§ **WHAT YOU ARE ASKED TO DO**: Gather up every line from the entries below that uses the word "witrynie".

(EXTRACTED DATA begins)

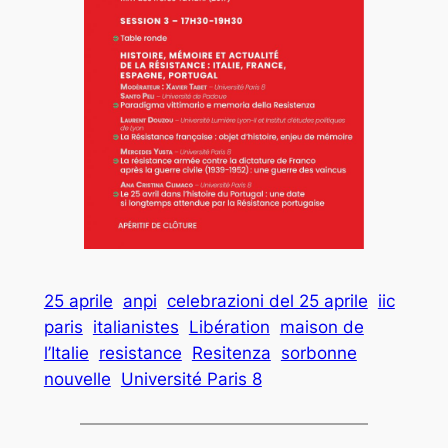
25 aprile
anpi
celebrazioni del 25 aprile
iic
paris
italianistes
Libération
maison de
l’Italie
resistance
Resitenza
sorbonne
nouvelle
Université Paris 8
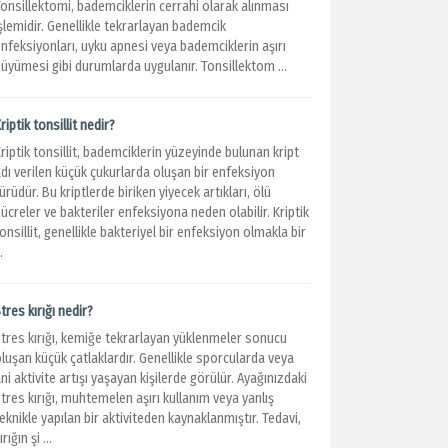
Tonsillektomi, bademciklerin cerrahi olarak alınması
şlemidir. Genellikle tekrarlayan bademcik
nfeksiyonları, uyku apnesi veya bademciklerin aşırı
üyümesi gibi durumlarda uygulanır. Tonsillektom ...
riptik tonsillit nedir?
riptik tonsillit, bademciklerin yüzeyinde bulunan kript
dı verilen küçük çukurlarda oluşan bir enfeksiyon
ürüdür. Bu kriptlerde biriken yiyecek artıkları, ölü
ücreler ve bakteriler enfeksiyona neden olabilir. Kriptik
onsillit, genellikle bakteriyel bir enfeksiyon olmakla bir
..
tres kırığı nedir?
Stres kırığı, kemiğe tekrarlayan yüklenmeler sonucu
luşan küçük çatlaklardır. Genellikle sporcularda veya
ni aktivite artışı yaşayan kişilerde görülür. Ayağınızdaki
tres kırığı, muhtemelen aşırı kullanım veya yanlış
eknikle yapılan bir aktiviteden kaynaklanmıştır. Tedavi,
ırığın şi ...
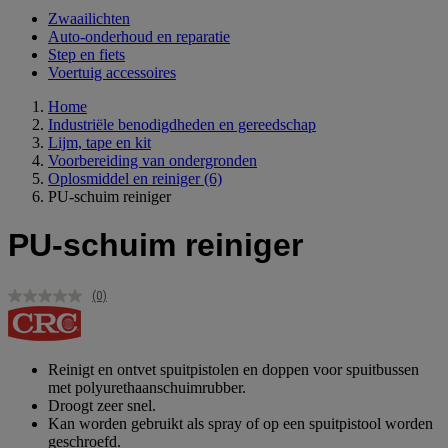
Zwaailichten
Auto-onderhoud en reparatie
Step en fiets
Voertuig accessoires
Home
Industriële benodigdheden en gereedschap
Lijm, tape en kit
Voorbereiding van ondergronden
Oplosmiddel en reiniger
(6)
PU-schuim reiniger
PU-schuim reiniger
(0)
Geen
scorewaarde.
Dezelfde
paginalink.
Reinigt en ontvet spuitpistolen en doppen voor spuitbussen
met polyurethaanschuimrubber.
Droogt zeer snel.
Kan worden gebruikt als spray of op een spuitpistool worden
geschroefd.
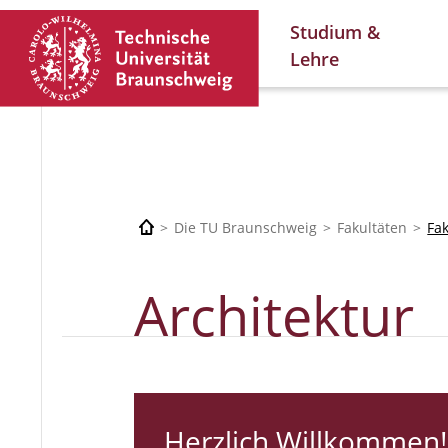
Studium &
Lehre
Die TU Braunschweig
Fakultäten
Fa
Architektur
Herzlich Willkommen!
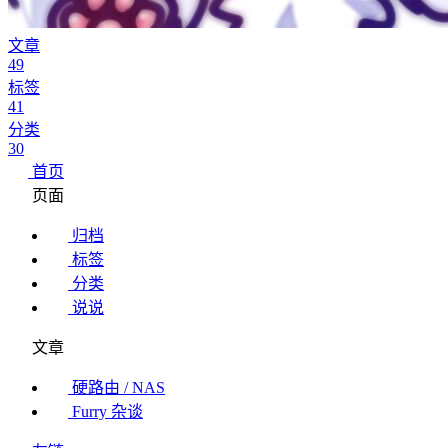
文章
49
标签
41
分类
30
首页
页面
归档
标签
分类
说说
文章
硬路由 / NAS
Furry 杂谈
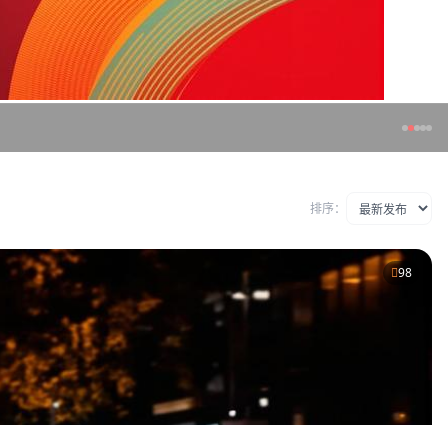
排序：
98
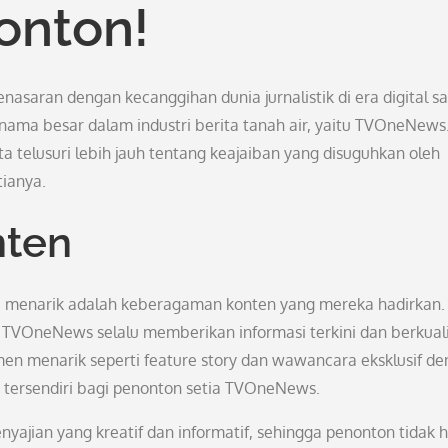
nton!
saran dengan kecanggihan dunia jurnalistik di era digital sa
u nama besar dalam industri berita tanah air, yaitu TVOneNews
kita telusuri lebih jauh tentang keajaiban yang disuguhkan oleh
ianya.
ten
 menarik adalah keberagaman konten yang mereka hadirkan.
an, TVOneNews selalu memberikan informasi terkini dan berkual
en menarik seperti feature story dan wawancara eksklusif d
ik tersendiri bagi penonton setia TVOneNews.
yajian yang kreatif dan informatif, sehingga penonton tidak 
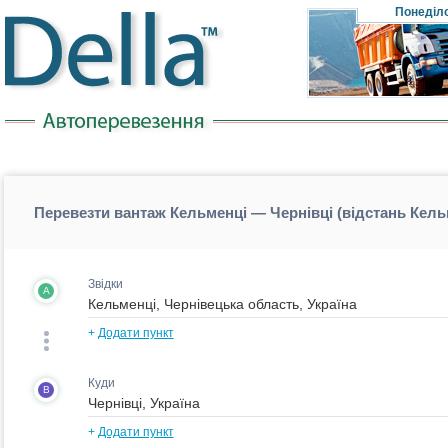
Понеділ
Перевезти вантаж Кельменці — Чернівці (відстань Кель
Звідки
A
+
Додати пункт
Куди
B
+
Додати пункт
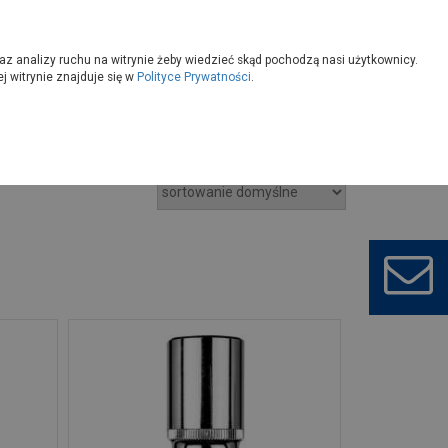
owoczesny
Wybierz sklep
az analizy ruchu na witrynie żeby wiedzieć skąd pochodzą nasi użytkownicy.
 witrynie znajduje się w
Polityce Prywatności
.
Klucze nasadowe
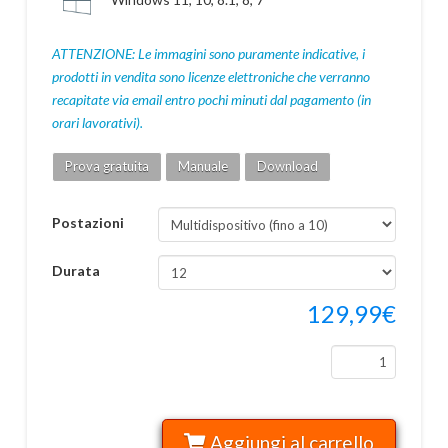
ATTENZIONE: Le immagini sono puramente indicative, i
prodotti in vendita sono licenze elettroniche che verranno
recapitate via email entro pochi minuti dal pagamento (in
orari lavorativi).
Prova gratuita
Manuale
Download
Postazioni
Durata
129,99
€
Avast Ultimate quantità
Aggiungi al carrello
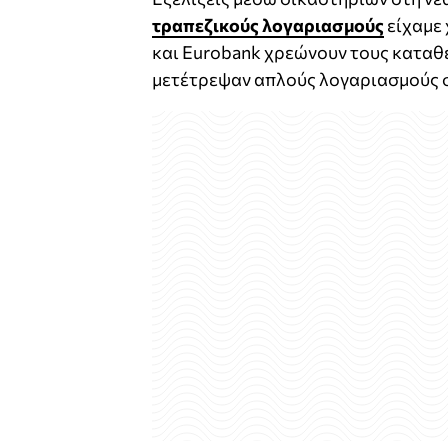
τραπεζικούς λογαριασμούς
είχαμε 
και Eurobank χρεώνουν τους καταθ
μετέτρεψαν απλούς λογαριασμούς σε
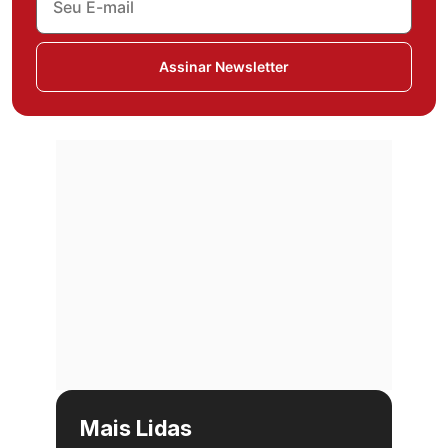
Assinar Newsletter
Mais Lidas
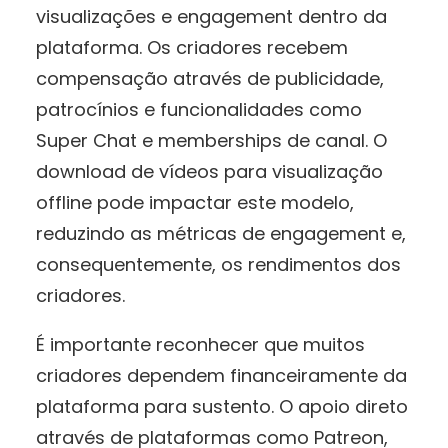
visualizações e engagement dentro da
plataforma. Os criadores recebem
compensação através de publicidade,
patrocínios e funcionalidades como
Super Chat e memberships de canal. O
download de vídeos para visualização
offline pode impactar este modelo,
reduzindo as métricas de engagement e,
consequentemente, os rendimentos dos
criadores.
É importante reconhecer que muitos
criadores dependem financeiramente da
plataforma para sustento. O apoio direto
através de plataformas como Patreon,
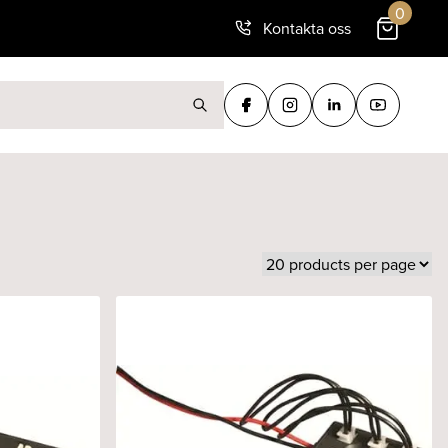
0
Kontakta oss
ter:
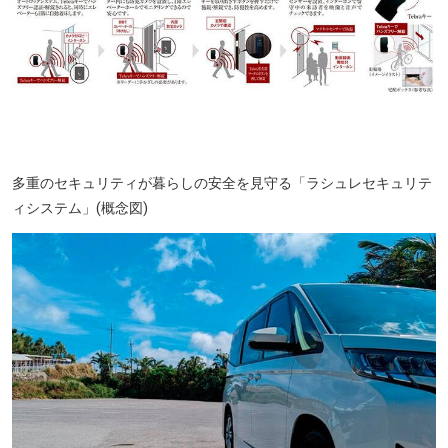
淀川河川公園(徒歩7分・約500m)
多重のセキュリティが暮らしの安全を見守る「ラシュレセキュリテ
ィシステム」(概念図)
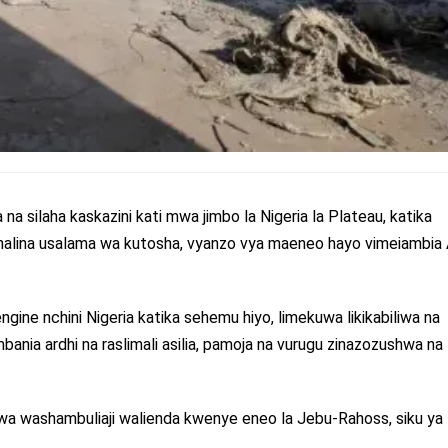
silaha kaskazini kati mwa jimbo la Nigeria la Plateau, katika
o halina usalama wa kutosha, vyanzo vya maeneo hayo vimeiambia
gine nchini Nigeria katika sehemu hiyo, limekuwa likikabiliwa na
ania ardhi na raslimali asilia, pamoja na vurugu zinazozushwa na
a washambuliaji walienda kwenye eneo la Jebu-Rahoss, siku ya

(EXTRACTED DATA ends)

§ **EXERCISE ANSWER**:
az analizy ruchu na witrynie żeby wiedzieć skąd pochodzą nasi użytkownicy.
 witrynie znajduje się w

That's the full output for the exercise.